How TikTok perpetuates toxic diet culture – Blue Mountains Gazette

TikTok’s most watched food, nutrition and weight related videos are perpetuating toxic diet culture among the social media site’s young audience a large-scale study in the US has found.
Researchers from the University of Vermont in the US analysed 1000 TikTok videos under the 10 most used food, nutrition and weight hashtags. Given the influence of the social media platform, they recommend support for users to discern credible nutrition information, and curate their feeds to avoid diet-related content.
The team published its findings in PLOS One.
Co-author of the study, Dr Lizzy Pope told Cosmos the study “illustrates how prevalent weight and diet culture related content is on TikTok”.
The study shows content shared under ten popular hashtags – each with over a billion views – perpetuated the idea of weight being the most important measure of a person’s health, glorified thinness and positioned food as a means to achieving health or thinness.
Less than three per cent of the videos analysed were ‘weight inclusive.’
For videos coded #nutrition, only 1.4 per cent were created by registered dieticians, with most nutrition advice for weight loss being provided by non-experts.
Pope says, this kind of diet-related content on social media is not benign.
“Previous research has shown that viewing diet-related social media content does correlate with negative body image and eating disorders.”
The findings are particularly concerning given TikTok’s popularity among teens and young adults.
“Each day, millions of teens and young adults are being fed content on TikTok that paints a very unrealistic and inaccurate picture of food, nutrition and health … getting stuck in ‘weight loss TikTok’ can be a really tough environment, especially for the main users of the platform, which are young people,” Pope says.
Reuters Institute surveys across 20 countries including Europe, North America, Japan and Australia have shown 40 per cent of people aged 18-24 use TikTok each week. The platform says a third of its users are aged 14 years or younger.

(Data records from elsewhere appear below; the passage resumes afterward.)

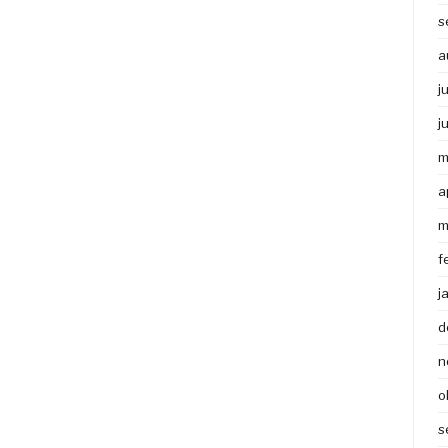
s
a
j
j
m
a
m
f
j
d
n
o
s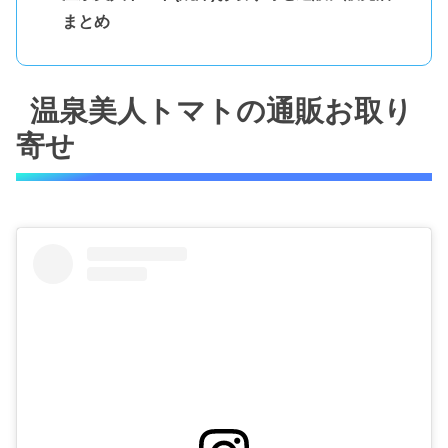
まとめ
温泉美人トマトの通販お取り
寄せ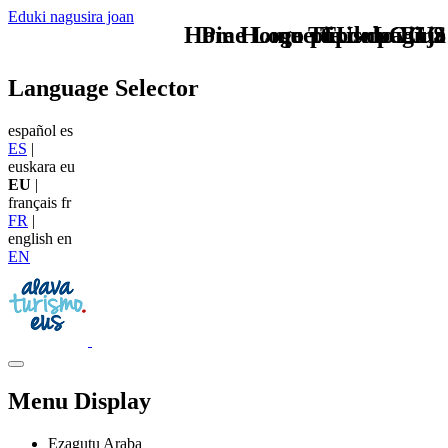
Eduki nagusira joan
Home Logo pie de página
Pie Home Turismo EUS
que tipo de viaje
TU - LOGO
Language Selector
español
es
ES
|
euskara
eu
EU
|
français
fr
FR
|
english
en
EN
Menu Display
Ezagutu Araba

The analysis also considered special effects like sounds added to the videos, a feature of the social media platform. They found several sounds commonly added to weight loss content included dialogue in the style of a pep talk from a coach or trainer, with phrases like “non excuses”, “get up”, and “if you want it bad enough, you’ll do it”, suggesting failure to lose weight as a failure of personal motivation.
A subset of the videos (14 per cent) mentioned specific diets including low-calorie or high protein diets, liquid ‘cleanses’ and intermittent fasting.
Pope recommends, “young people develop critical thinking skills around the content they see on social media, and carefully curate their feeds to prevent barrages of diet-related content”.
“But It’s also really important that we work on combatting societal norms that perpetuate diet and wellness culture,” she says.